Task instructions:
Within the data below, tally the lines that contain "Locate" and state only the total.
----- Entries supplied
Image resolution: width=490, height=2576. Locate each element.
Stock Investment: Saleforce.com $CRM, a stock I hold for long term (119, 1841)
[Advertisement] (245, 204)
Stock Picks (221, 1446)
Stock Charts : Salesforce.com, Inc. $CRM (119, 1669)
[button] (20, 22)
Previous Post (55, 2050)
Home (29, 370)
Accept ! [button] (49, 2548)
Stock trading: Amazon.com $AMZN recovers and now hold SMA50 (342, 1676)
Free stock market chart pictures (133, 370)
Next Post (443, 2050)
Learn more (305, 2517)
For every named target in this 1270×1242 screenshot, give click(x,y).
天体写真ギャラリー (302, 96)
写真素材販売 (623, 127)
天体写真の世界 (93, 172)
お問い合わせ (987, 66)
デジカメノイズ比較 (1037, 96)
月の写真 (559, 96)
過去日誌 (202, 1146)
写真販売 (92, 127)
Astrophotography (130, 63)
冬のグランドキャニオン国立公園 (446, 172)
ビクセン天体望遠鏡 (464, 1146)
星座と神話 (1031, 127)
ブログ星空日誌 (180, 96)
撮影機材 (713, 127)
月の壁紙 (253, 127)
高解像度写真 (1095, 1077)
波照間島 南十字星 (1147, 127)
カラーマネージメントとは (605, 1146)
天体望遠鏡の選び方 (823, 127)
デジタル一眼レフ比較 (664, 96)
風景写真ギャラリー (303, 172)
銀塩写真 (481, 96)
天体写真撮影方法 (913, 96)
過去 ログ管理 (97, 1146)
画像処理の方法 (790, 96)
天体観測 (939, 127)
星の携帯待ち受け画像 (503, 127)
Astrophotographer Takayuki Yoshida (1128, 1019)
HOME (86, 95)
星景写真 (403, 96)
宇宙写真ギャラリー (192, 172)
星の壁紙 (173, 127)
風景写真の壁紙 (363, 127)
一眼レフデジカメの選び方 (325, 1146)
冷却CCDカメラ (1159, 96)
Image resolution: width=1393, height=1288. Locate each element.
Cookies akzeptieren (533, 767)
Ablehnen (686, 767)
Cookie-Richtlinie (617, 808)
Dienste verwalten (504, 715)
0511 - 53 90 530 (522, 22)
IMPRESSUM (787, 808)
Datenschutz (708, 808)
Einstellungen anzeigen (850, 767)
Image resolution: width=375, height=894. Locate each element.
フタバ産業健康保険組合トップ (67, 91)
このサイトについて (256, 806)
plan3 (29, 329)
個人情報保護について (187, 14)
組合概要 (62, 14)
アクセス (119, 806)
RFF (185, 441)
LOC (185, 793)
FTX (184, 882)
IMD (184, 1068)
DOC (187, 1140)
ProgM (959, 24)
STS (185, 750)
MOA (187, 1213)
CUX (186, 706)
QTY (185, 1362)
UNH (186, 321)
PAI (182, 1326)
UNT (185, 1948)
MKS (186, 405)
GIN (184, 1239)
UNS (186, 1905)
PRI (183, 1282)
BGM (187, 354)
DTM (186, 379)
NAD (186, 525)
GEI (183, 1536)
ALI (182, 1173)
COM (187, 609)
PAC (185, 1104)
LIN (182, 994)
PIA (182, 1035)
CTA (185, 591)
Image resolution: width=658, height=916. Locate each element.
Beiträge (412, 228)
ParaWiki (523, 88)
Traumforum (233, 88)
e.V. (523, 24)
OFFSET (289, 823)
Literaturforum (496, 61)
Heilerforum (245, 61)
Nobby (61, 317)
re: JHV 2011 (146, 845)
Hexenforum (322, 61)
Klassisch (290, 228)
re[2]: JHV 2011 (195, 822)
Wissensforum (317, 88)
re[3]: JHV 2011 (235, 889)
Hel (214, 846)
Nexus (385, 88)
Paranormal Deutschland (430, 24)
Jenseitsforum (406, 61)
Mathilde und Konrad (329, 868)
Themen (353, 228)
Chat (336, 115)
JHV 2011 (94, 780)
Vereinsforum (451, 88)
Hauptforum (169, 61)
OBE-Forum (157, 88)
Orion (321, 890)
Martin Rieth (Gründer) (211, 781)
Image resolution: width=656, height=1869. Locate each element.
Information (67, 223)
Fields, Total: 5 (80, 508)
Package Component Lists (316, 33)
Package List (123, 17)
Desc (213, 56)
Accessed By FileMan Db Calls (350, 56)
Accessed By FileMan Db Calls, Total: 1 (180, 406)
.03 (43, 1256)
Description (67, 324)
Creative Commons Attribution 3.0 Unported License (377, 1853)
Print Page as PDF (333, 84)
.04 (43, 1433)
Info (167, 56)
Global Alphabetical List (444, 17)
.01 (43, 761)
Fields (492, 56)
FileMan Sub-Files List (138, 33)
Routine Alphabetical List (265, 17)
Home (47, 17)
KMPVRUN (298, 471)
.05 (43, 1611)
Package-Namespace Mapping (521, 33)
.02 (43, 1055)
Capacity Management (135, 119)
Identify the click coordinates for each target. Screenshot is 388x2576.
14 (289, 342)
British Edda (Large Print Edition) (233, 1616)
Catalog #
----------
Task result:
5